169 - Coming In From the Cold

#169 – Coming in from the Cold, by Sarina Bowen

This nearly had me in tears more than once. I’m usually pretty harsh on romances that use unexpected pregnancy as a plot point, but here, the themes of the story are built around it, and it’s utterly believable. These two were made for each other, and I flew right through this, between the smooth writing style and the shorter length. My major complaint is actually that it felt rushed, because I think it could have been fleshed out with a few more scenes towards the end of Dane’s redemption from his extreme asshole behavior earlier on. I understand why he was the way he was, and I believe Willow would forgive him–it’s just that it happens so quickly.

170 - Magic Burns

#170 – Magic Burns, by Ilona Andrews

  • Read: 12/9/17 – 12/11/17
  • Rating: 4/5 stars

If I was thrown for a loop by the holes in the worldbuilding in the first book, this second in the series patches them up pretty nicely. It’s still clear there’s information being withheld, but this time, it’s on purpose–like the source of the power in Kate’s blood (though I’ve already put 2+2 together, I just want to know how that came about) and all manner of things about the Pack. But the (extremely) slow-burn romance going on between Kate and Curran is definitely keeping me hooked, because that ending! Holy cow! I’m going to have a hard time not diving straight into the next one, but I’ve got a library book to tackle.

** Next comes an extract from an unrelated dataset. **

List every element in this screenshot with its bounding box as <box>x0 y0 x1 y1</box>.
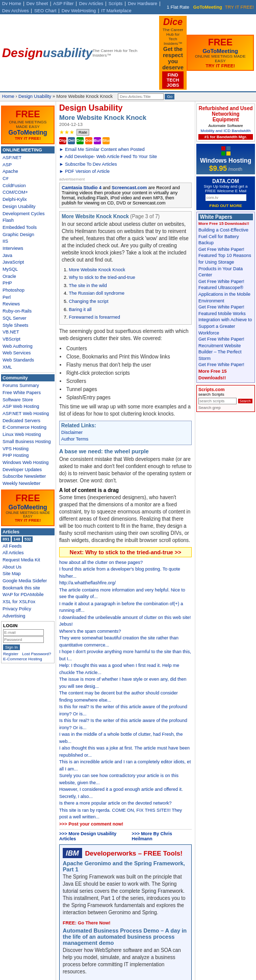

171 - In the Shadow of Edgar Allan Poe

#171 – In the Shadow of Edgar Allan Poe: Classic Tales of Horror 1816 – 1914

  • Read: 12/11/17 – 12/13/17
  • Rating: 2/5 stars

I primarily read this for The Yellow Wallpaper, on the list for Crash Course Literature this season. This was the only collection available from my library system that had it, and I wasn’t terribly interested in reading the other stories.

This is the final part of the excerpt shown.